• _Work request_:
With pictures omitted, output the records below exactly as they appear.

• _Source data_:
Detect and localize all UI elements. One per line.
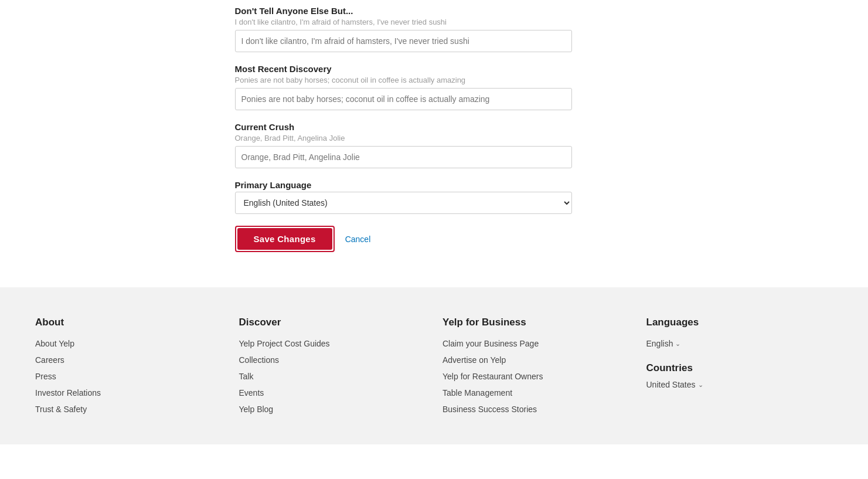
footer-discover-link[interactable]: Talk xyxy=(239,372,426,381)
current-crush-hint: Orange, Brad Pitt, Angelina Jolie xyxy=(235,134,634,142)
cancel-link[interactable]: Cancel xyxy=(345,235,371,244)
footer-business-link[interactable]: Advertise on Yelp xyxy=(442,355,629,365)
footer-languages-title: Languages xyxy=(646,317,833,328)
footer-discover-link[interactable]: Events xyxy=(239,388,426,398)
footer-discover-title: Discover xyxy=(239,317,426,328)
current-crush-input[interactable] xyxy=(235,146,572,168)
footer-discover-link[interactable]: Yelp Project Cost Guides xyxy=(239,339,426,348)
footer-countries-title: Countries xyxy=(646,362,833,374)
footer-discover-column: Discover Yelp Project Cost GuidesCollect… xyxy=(239,317,426,421)
most-recent-label: Most Recent Discovery xyxy=(235,64,634,74)
dont-tell-label: Don't Tell Anyone Else But... xyxy=(235,6,634,16)
dont-tell-hint: I don't like cilantro, I'm afraid of ham… xyxy=(235,18,634,26)
save-btn-wrapper: Save Changes xyxy=(235,226,335,252)
footer-business-link[interactable]: Claim your Business Page xyxy=(442,339,629,348)
footer: About About YelpCareersPressInvestor Rel… xyxy=(0,287,868,444)
footer-business-link[interactable]: Business Success Stories xyxy=(442,405,629,414)
country-selected: United States xyxy=(646,380,696,389)
footer-discover-link[interactable]: Yelp Blog xyxy=(239,405,426,414)
footer-about-link[interactable]: Trust & Safety xyxy=(35,405,222,414)
language-selected: English xyxy=(646,339,673,348)
country-selector[interactable]: United States ⌄ xyxy=(646,380,833,389)
primary-language-select[interactable]: English (United States)SpanishFrenchGerm… xyxy=(235,192,572,214)
footer-languages-column: Languages English ⌄ Countries United Sta… xyxy=(646,317,833,421)
footer-discover-link[interactable]: Collections xyxy=(239,355,426,365)
form-actions: Save Changes Cancel xyxy=(235,226,634,252)
footer-about-column: About About YelpCareersPressInvestor Rel… xyxy=(35,317,222,421)
footer-about-link[interactable]: Careers xyxy=(35,355,222,365)
footer-about-link[interactable]: About Yelp xyxy=(35,339,222,348)
footer-business-column: Yelp for Business Claim your Business Pa… xyxy=(442,317,629,421)
footer-business-title: Yelp for Business xyxy=(442,317,629,328)
most-recent-hint: Ponies are not baby horses; coconut oil … xyxy=(235,76,634,84)
footer-about-link[interactable]: Press xyxy=(35,372,222,381)
country-chevron-icon: ⌄ xyxy=(698,381,703,389)
primary-language-label: Primary Language xyxy=(235,180,634,190)
current-crush-label: Current Crush xyxy=(235,122,634,132)
most-recent-input[interactable] xyxy=(235,88,572,110)
footer-business-link[interactable]: Table Management xyxy=(442,388,629,398)
language-selector[interactable]: English ⌄ xyxy=(646,339,833,348)
footer-about-link[interactable]: Investor Relations xyxy=(35,388,222,398)
footer-about-title: About xyxy=(35,317,222,328)
dont-tell-input[interactable] xyxy=(235,30,572,52)
language-chevron-icon: ⌄ xyxy=(675,340,680,348)
footer-business-link[interactable]: Yelp for Restaurant Owners xyxy=(442,372,629,381)
save-changes-button[interactable]: Save Changes xyxy=(237,228,332,250)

• _Exercise solution_:
Detect and localize all UI elements. One per line.
footer-discover-link[interactable]: Talk xyxy=(239,372,426,381)
current-crush-hint: Orange, Brad Pitt, Angelina Jolie xyxy=(235,134,634,142)
cancel-link[interactable]: Cancel xyxy=(345,235,371,244)
footer-business-link[interactable]: Advertise on Yelp xyxy=(442,355,629,365)
footer-languages-title: Languages xyxy=(646,317,833,328)
footer-discover-link[interactable]: Events xyxy=(239,388,426,398)
footer-discover-title: Discover xyxy=(239,317,426,328)
current-crush-input[interactable] xyxy=(235,146,572,168)
footer-discover-link[interactable]: Yelp Project Cost Guides xyxy=(239,339,426,348)
footer-countries-title: Countries xyxy=(646,362,833,374)
footer-discover-column: Discover Yelp Project Cost GuidesCollect… xyxy=(239,317,426,421)
most-recent-label: Most Recent Discovery xyxy=(235,64,634,74)
dont-tell-label: Don't Tell Anyone Else But... xyxy=(235,6,634,16)
dont-tell-hint: I don't like cilantro, I'm afraid of ham… xyxy=(235,18,634,26)
save-btn-wrapper: Save Changes xyxy=(235,226,335,252)
footer-business-link[interactable]: Claim your Business Page xyxy=(442,339,629,348)
footer: About About YelpCareersPressInvestor Rel… xyxy=(0,287,868,444)
footer-business-link[interactable]: Business Success Stories xyxy=(442,405,629,414)
country-selected: United States xyxy=(646,380,696,389)
footer-discover-link[interactable]: Yelp Blog xyxy=(239,405,426,414)
footer-about-link[interactable]: Trust & Safety xyxy=(35,405,222,414)
language-selected: English xyxy=(646,339,673,348)
country-selector[interactable]: United States ⌄ xyxy=(646,380,833,389)
primary-language-select[interactable]: English (United States)SpanishFrenchGerm… xyxy=(235,192,572,214)
footer-languages-column: Languages English ⌄ Countries United Sta… xyxy=(646,317,833,421)
footer-discover-link[interactable]: Collections xyxy=(239,355,426,365)
form-actions: Save Changes Cancel xyxy=(235,226,634,252)
footer-about-column: About About YelpCareersPressInvestor Rel… xyxy=(35,317,222,421)
footer-about-link[interactable]: Careers xyxy=(35,355,222,365)
footer-about-link[interactable]: About Yelp xyxy=(35,339,222,348)
footer-business-column: Yelp for Business Claim your Business Pa… xyxy=(442,317,629,421)
footer-business-title: Yelp for Business xyxy=(442,317,629,328)
most-recent-hint: Ponies are not baby horses; coconut oil … xyxy=(235,76,634,84)
footer-about-link[interactable]: Press xyxy=(35,372,222,381)
country-chevron-icon: ⌄ xyxy=(698,381,703,389)
primary-language-label: Primary Language xyxy=(235,180,634,190)
current-crush-label: Current Crush xyxy=(235,122,634,132)
most-recent-input[interactable] xyxy=(235,88,572,110)
footer-business-link[interactable]: Table Management xyxy=(442,388,629,398)
language-selector[interactable]: English ⌄ xyxy=(646,339,833,348)
footer-about-link[interactable]: Investor Relations xyxy=(35,388,222,398)
footer-about-title: About xyxy=(35,317,222,328)
dont-tell-input[interactable] xyxy=(235,30,572,52)
language-chevron-icon: ⌄ xyxy=(675,340,680,348)
footer-business-link[interactable]: Yelp for Restaurant Owners xyxy=(442,372,629,381)
save-changes-button[interactable]: Save Changes xyxy=(237,228,332,250)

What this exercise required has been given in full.